Hope you learned something new!

Friday, April 22, 2011

Why you want long hair anyways?

NFL player Troy Polamalu


Correction...
I don't want long hair, I want to know that I have the option of having long hair.
Contrary to what most people might think my hair journey is not a vanity project. I'm not trying to get hair down my waist so I can swing it and show off to people just how beautiful I think I am. That's not the purpose of this journey (and documenting it) in the slightest.
If you're a woman (or even a man) of African descent then I gather that you're familiar with the kind of attributes usually assigned to the hair that we have supposedly been "cursed" with: 
Unruly
Hard 
Rough
Unmanageable
 Nappy
Ugly
also kinky and coarse but the negative connotations of the words. However, those words are usually used to describe the hair in its natural states. And for many black women the solution to taming that wild mane of hair was the relaxer, "relaxing" the natural tightly curled or coiled texture to a straight one. And like clockwork, every number of weeks or every time the unruly natural hairs began to show themselves again, we would relax those hairs again making them bone straight. Now don't get me wrong, this is not a relaxed hair bashing, which would be contradictory considering the fact that I'm relaxed, this is just to demonstrate the sort of negative stereotypical thinking that tends to surround Afro-textured hair. And even in it's relaxed state, the hair is bashed for the fact that being chemically treated it is devastatingly unhealthy. But commonality shared between relaxed and natural afro-textured hair is that this "unfortunate" type of hair that we have just won't grow. And consequently we black women are reduced to wearing weaves to hide the shame of our hair and achieve lengths that are thought to be impossible given our race.
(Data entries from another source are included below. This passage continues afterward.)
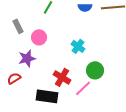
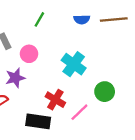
cyan cross: (78, 46) -> (74, 64), size x1.5
green circle: (95, 70) -> (105, 92), moved

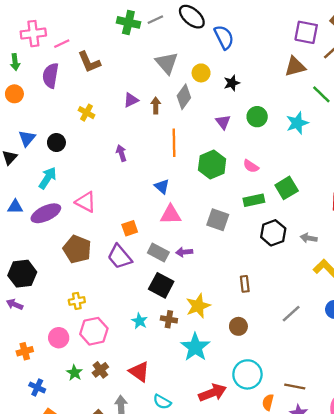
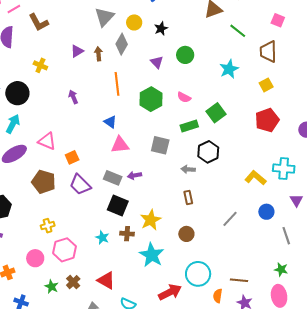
gray triangle: (167, 63) -> (104, 17), turned 30
cyan star: (297, 123) -> (229, 69), moved
black circle: (56, 143) -> (17, 93), size x1.5
orange square: (130, 228) -> (72, 157), moved
gray arrow: (309, 238) -> (188, 169), moved

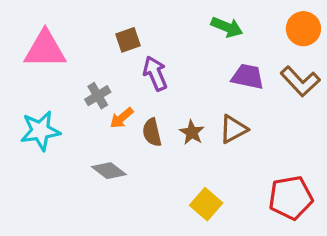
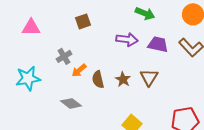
pink triangle: (45, 49) -> (31, 27), size x0.7
purple arrow: (155, 73) -> (127, 39), moved, turned 120
brown triangle: (233, 129) -> (149, 77), turned -30

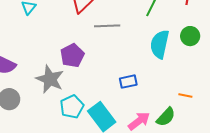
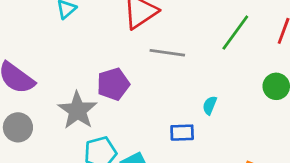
cyan semicircle: (160, 44) -> (210, 105), moved, size x0.5

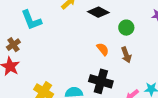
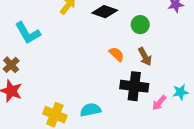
black cross: (101, 81) -> (134, 86), moved

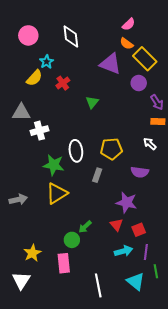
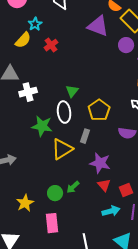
green triangle: (92, 102) -> (72, 91), moved
yellow pentagon: (111, 149) -> (99, 110), turned -30
yellow triangle: (57, 193) -> (62, 149), moved
purple star: (127, 202) -> (100, 163), moved
green circle: (72, 240) -> (55, 193), moved
yellow star: (32, 253) -> (25, 203), moved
So many misconceptions surround afro-textured hair, it's amazing and the purpose of my hair journey is to shatter each and every one of them, particularly the one about the misfortune about the nature of the hair and about growth. My goal is to discard those myths that have surrounded afro-textured hair and kept us from appreciating the hair in all its states whether natural, relaxed, texlaxed, whichever way you choose to wear it. Because of the misconceptions about Afro-textured hair, most of the methods employed in taking care of the hair, for the most part, are damaging which have in turn kept the hair from flourishing the way it naturally should. And I have every intention of rectifying that for myself.

And I believe that if I'm successful, I believe it will be be somewhat beneficial to the race as a whole.Yes, the negative stereotypes about afro-textured hair have been used to put down the race quite often for example the misconception that if a black girl has long hair she HAS to have some other race mixed in there. Because the girl couldn't have such a heralded trait (yes for the most part long hair is prized throughout the world) "being black" alone. Or the aforementioned fact about weaves being a desperate substitute for the hair we can't have.

And it's not as serious as it sounds. I know that hair is just that--hair. I've been taking care of my hair (the wrong way) for as long I can remember, and so have most people out there (i.e. we all wash it and style either ourselves or we go to the salon). The only difference now is that I'm actually taking care of it in a way that is actually beneficial to the hair. And I believe the benefits would show and inspire others.
Like I said before, I don't want long hair, I want to know that I have the option of having long hair. So I'm going to keep along on my journey to give myself that option.